Vision-Language Models (VLM) for Document Understanding

Advanced VLM-based document understanding with layout analysis, semantic structure preservation, and intelligent content extraction.

VLM Extractors

Overview

Vision-Language Model extractors use multimodal AI to understand documents holistically, combining visual layout analysis with semantic text extraction.

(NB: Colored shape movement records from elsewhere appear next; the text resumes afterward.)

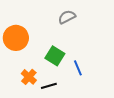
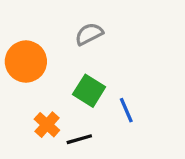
gray semicircle: (67, 17) -> (89, 34), moved

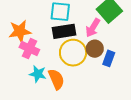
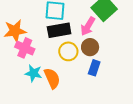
yellow circle: (73, 53) -> (68, 51), size x0.7
blue rectangle: (109, 58) -> (94, 68), moved

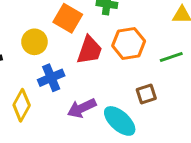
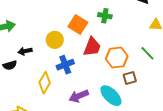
orange hexagon: (129, 43) -> (117, 57), moved
green line: (171, 57) -> (147, 53), turned 63
purple arrow: (82, 108) -> (79, 96), moved

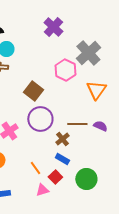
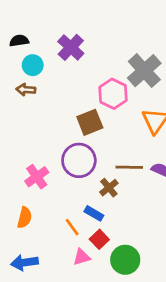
purple cross: (53, 27) -> (71, 47), moved
brown square: (33, 91) -> (90, 122), moved, turned 30
blue rectangle: (62, 159) -> (94, 213), moved
green circle: (86, 179) -> (125, 260), moved

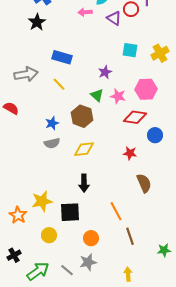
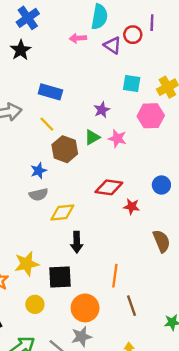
pink hexagon: (146, 89) -> (151, 116), moved
green triangle: (97, 95) -> (92, 137), turned 48
brown hexagon: (82, 116) -> (65, 149), moved
red diamond: (135, 117) -> (109, 187), moved
yellow diamond: (84, 149) -> (62, 212), moved
brown semicircle: (144, 183) -> (161, 241), moved
orange line: (116, 211) -> (115, 276), turned 36
orange circle: (91, 238) -> (85, 308), size x1.5

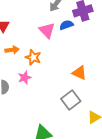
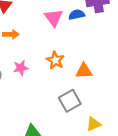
orange star: (33, 57) -> (55, 60), moved
orange triangle: (79, 73) -> (84, 71), turned -35

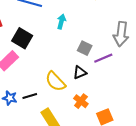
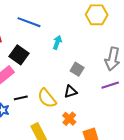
purple line: (103, 58) -> (110, 85), moved
black line: (30, 96) -> (21, 98), moved

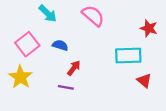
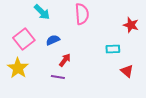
pink semicircle: (93, 16) -> (82, 14), turned 45
blue semicircle: (60, 45) -> (53, 40), turned -40
cyan rectangle: (128, 56) -> (113, 49), size x0.6

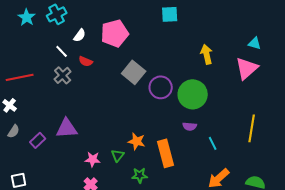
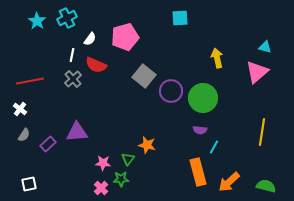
white line: (62, 51) -> (72, 55), turned 56
red semicircle: (86, 61) -> (96, 65), size x1.5
cyan line: (213, 143) -> (214, 147), moved, turned 56
orange rectangle: (166, 153) -> (198, 172), moved
green star: (140, 175) -> (121, 179), moved

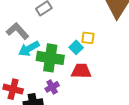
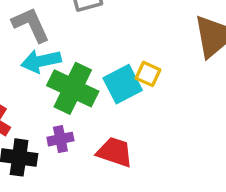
cyan square: (76, 47) -> (123, 84), size x1.5
red trapezoid: (81, 71) -> (115, 152), moved

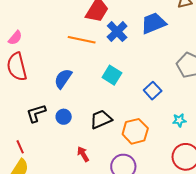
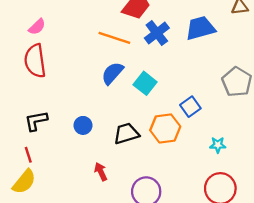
blue semicircle: (63, 79) -> (112, 73), moved
black L-shape: (36, 113) -> (36, 121), moved
orange hexagon: (135, 131) -> (165, 128), moved

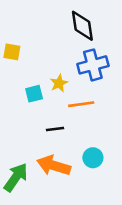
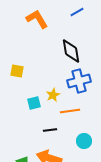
cyan circle: (93, 158) -> (84, 141), moved

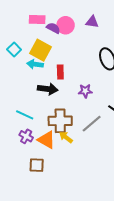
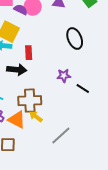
purple star: (85, 91) -> (64, 76), moved
gray line: (92, 124) -> (61, 136), moved

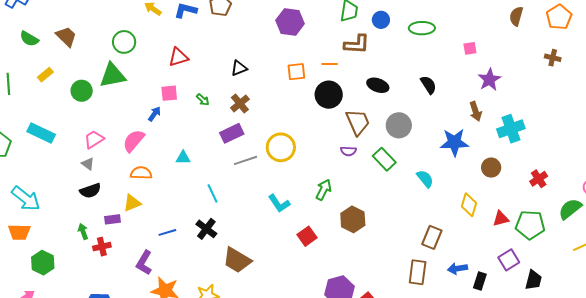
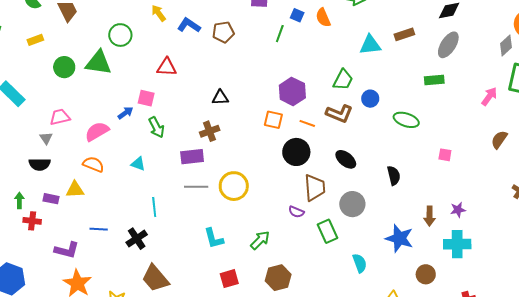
purple hexagon: (290, 22) -> (292, 91), moved
purple star: (489, 80) -> (458, 210), moved, size x0.7
green arrow: (203, 100) -> (156, 127), moved, size x1.5
purple L-shape: (144, 263) -> (67, 250), turned -125

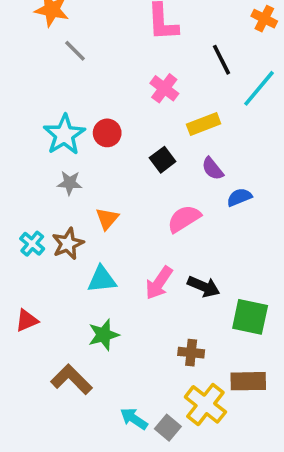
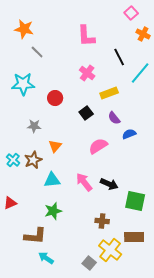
cyan star: (64, 135) -> (23, 84), moved, turned 30
pink arrow: (159, 283) -> (84, 182), turned 108
brown L-shape: (71, 379) -> (35, 236), turned 140
cyan arrow: (134, 419) -> (46, 258), moved

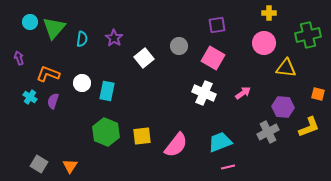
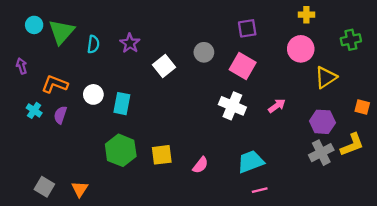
green cross: (308, 35) -> (351, 40), size x0.7
yellow triangle: (286, 68) -> (326, 77), turned -40
gray cross: (268, 132) -> (321, 153), moved
pink semicircle: (176, 145) -> (200, 165), size x0.6

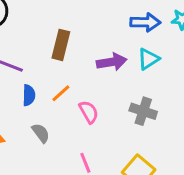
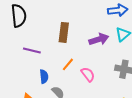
blue semicircle: (29, 95) -> (44, 77), moved

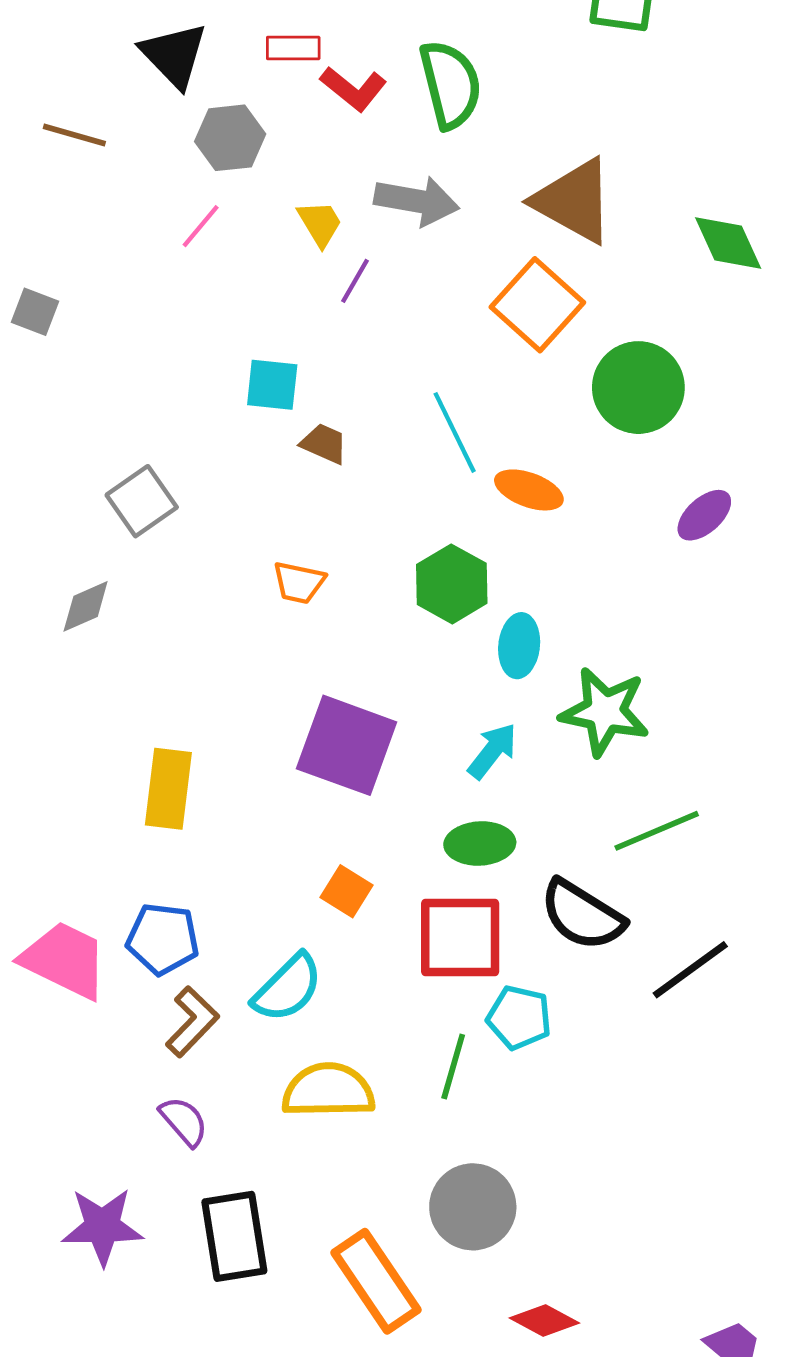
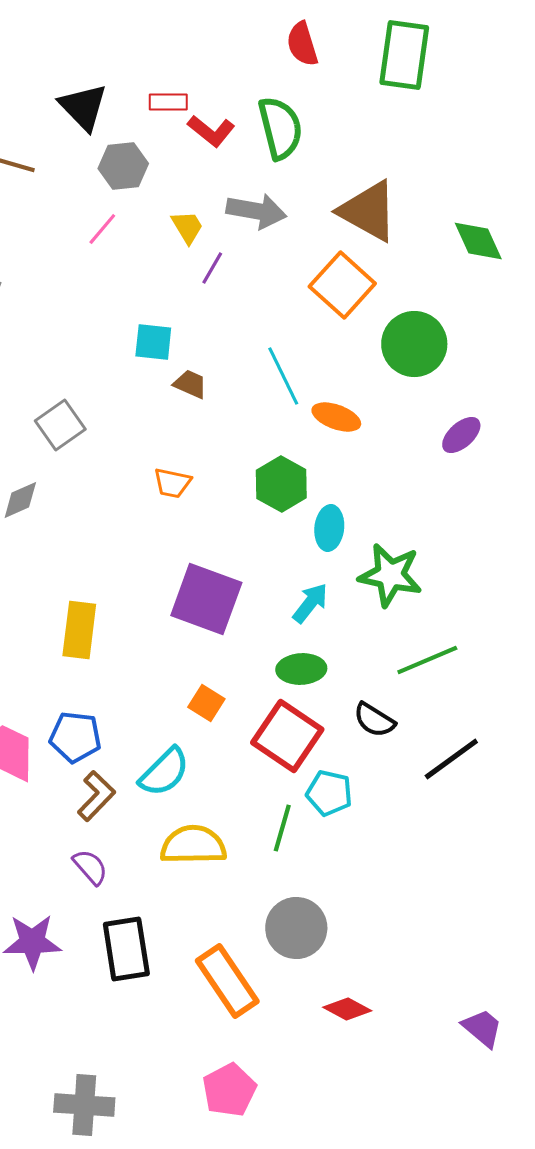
black semicircle: (582, 915) -> (374, 720), size x0.7
red square: (460, 937) -> (287, 736), turned 34

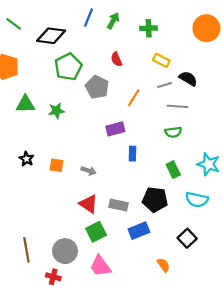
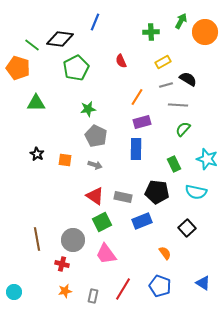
green arrow: (113, 21) -> (181, 21), moved
green line: (14, 24) -> (32, 45), moved
yellow rectangle: (161, 60) -> (163, 62), turned -56
gray pentagon: (97, 87) -> (96, 136), moved
green star: (56, 111) -> (88, 109), moved
purple rectangle: (115, 129) -> (142, 122), moved
green semicircle: (173, 132) -> (183, 129), moved, turned 140
blue rectangle: (132, 154) -> (136, 149), size x1.5

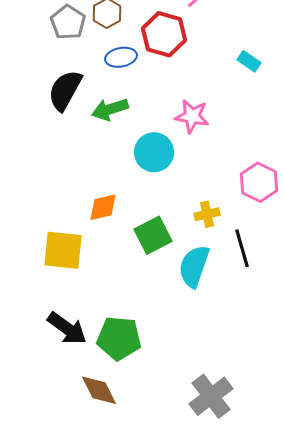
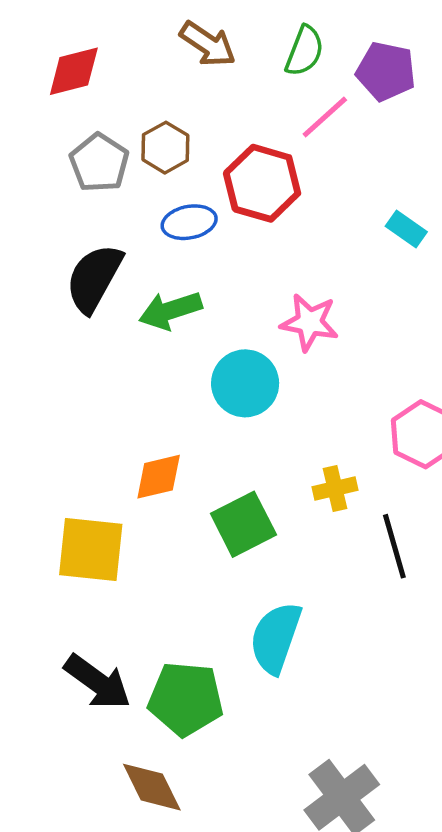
cyan semicircle: (194, 266) -> (276, 638), moved

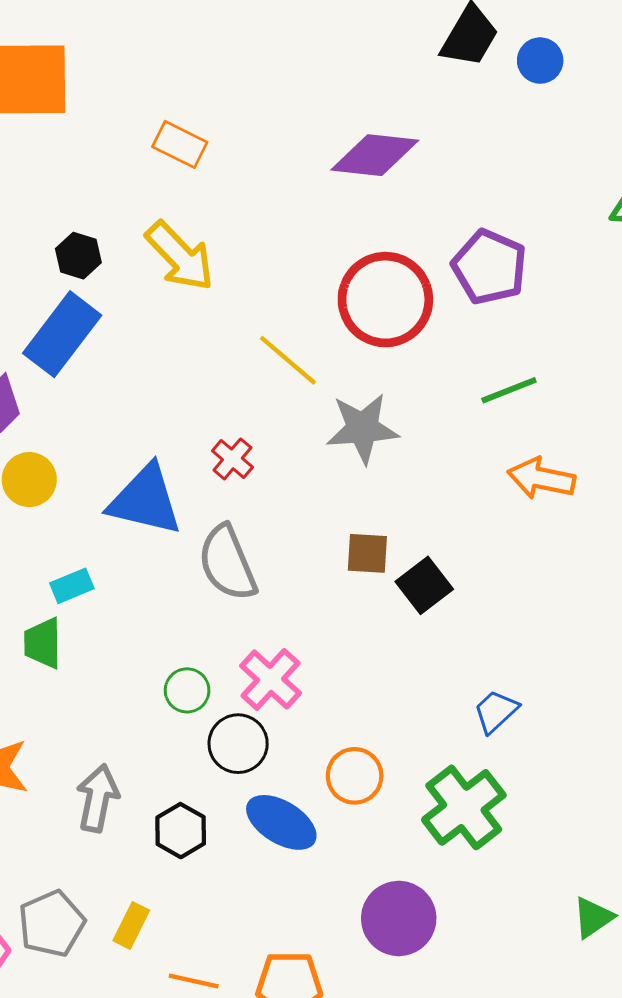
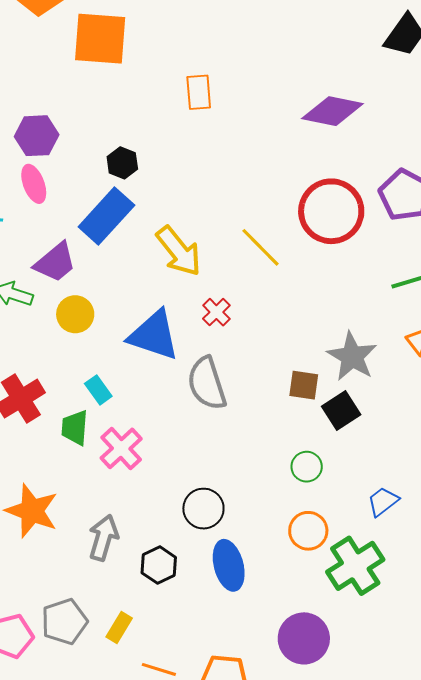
orange rectangle: (180, 144) -> (199, 92), turned 54
yellow arrow: (180, 256) -> (179, 251), moved
gray star: (362, 428) -> (352, 357), moved, turned 30
cyan rectangle: (72, 586) -> (98, 390), turned 72
pink cross: (271, 679) -> (121, 448), moved
green circle: (187, 690) -> (307, 467), moved
orange circle: (355, 776) -> (308, 531), moved
blue ellipse: (281, 822) -> (229, 565), turned 39

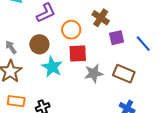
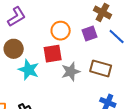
brown cross: (101, 18) -> (102, 12), moved
orange circle: (71, 30) -> (61, 31), moved

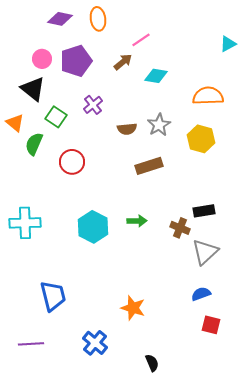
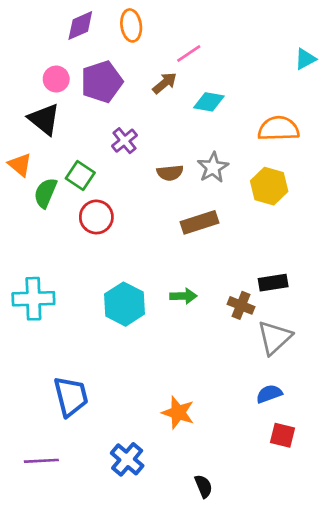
purple diamond: (60, 19) -> (80, 25), turned -35
green square: (56, 117) -> (80, 175), moved

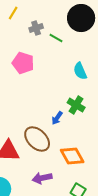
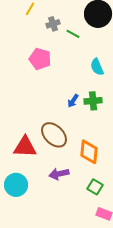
green cross: (76, 105) -> (93, 101), turned -36
blue arrow: (57, 118) -> (73, 101), moved
orange diamond: (72, 156) -> (89, 152), turned 35

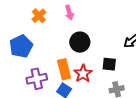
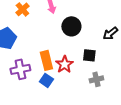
black circle: (80, 42) -> (71, 26), moved

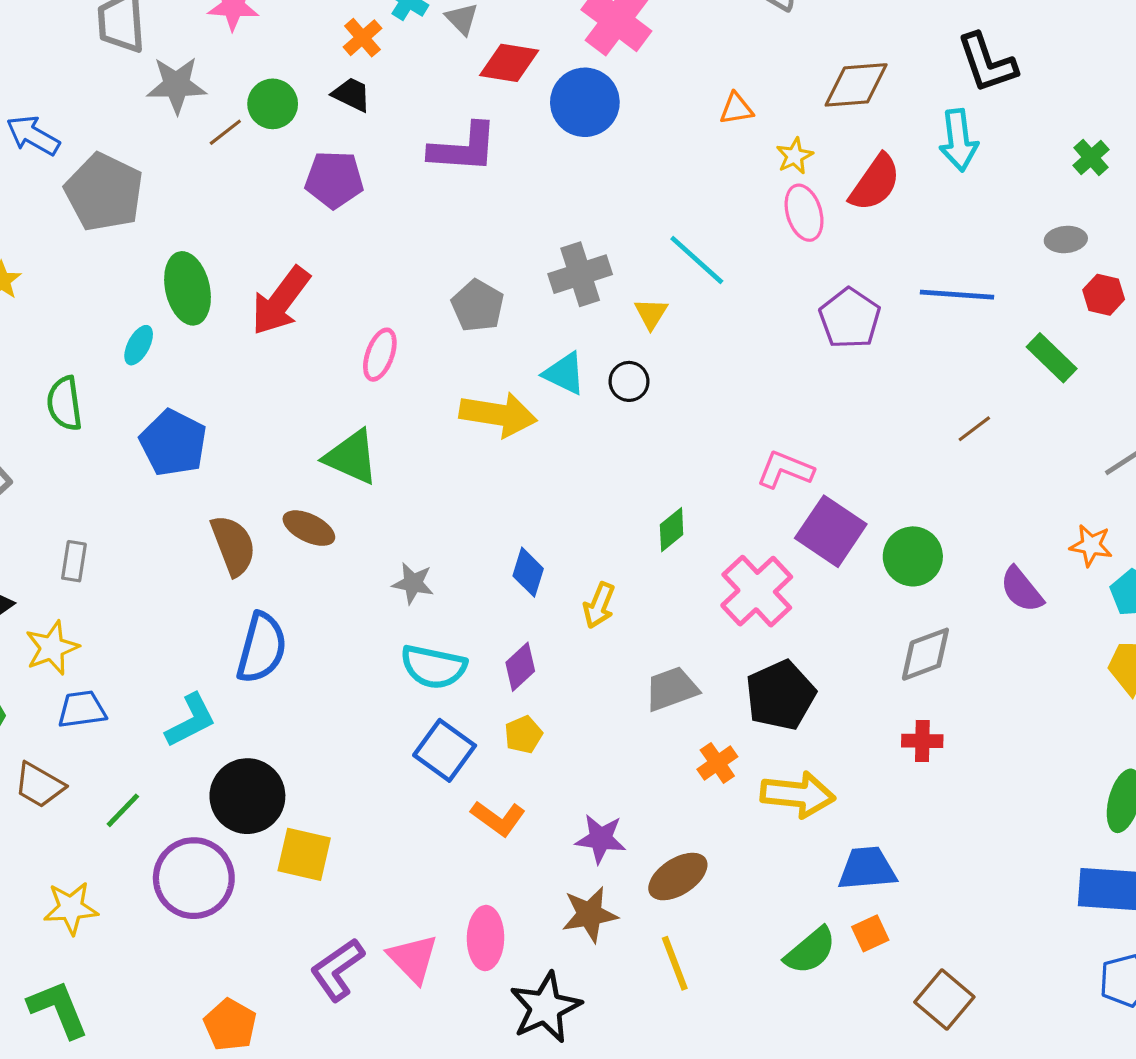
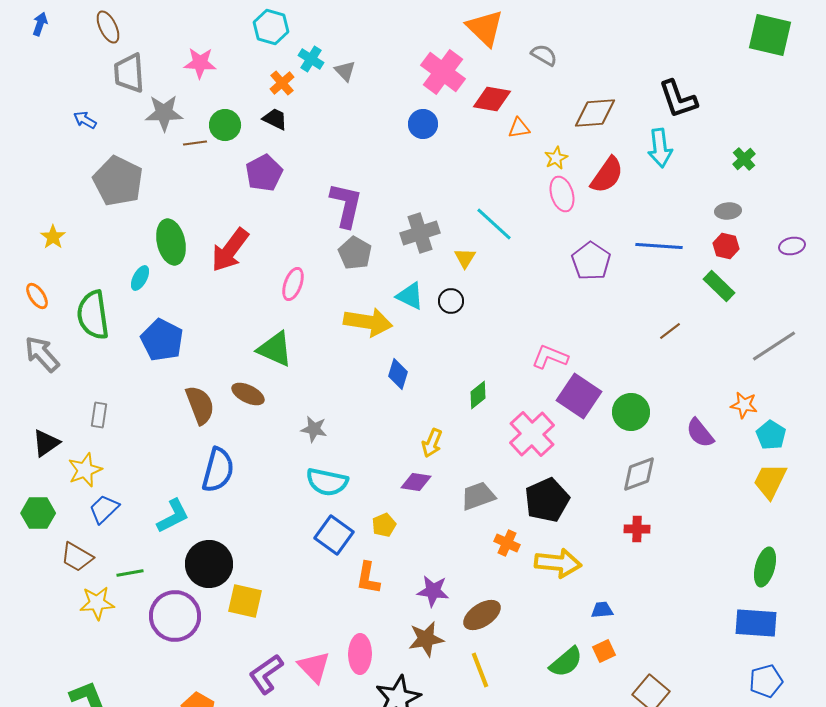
red diamond: (509, 63) -> (492, 99), moved
blue circle: (585, 102) -> (423, 124), size x0.7
brown line: (225, 132) -> (195, 143), turned 30
blue arrow: (33, 135) -> (85, 120), moved, size x0.7
purple L-shape: (463, 148) -> (346, 205), moved, turned -81
purple pentagon: (334, 180) -> (264, 173), turned -30
red hexagon: (1104, 295) -> (726, 246), moved
green semicircle: (65, 403) -> (93, 315), size x1.4
blue diamond: (528, 572) -> (398, 374), moved
purple diamond: (520, 667) -> (416, 482), moved, turned 52
blue trapezoid: (82, 709) -> (104, 509), turned -36
orange cross: (717, 763) -> (507, 543), turned -30
green line: (123, 810) -> (130, 573), turned 36
orange L-shape: (498, 818) -> (368, 578), turned 64
blue trapezoid: (867, 869) -> (602, 610), size x0.6
yellow star: (71, 908) -> (97, 603), moved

They excel at:

Complex document layouts (multi-column, mixed content)
Mathematical equations and chemical formulas
Code blocks and syntax preservation
Tables with complex structure
Diagrams and figure captions
Academic papers and technical documentation

Available Extractors

docling-smol 

SmolDocling-256M provides fast, efficient document understanding:

Model: SmolDocling-256M (256M parameters)
Speed: 6.15 seconds/page (MLX on Apple Silicon)
Formats: PDF, DOCX, XLSX, PPTX, HTML, images
Backends: MLX (Apple Silicon) or Transformers (cross-platform)
Output: Markdown, HTML, or plain text

Installation:

Transformers: pip install biblicus[docling]
MLX (Apple Silicon): pip install biblicus[docling-mlx]

Best for: General document processing, fast inference, balanced accuracy

docling-granite 

Granite Docling-258M provides state-of-the-art accuracy:

Model: Granite Docling-258M (258M parameters)
Accuracy: Superior F1 scores (0.988 code, 0.992 tables, 0.975 equations)
Formats: PDF, DOCX, XLSX, PPTX, HTML, images
Backends: MLX (Apple Silicon) or Transformers (cross-platform)
Output: Markdown, HTML, or plain text

Installation:

Transformers: pip install biblicus[docling]
MLX (Apple Silicon): pip install biblicus[docling-mlx]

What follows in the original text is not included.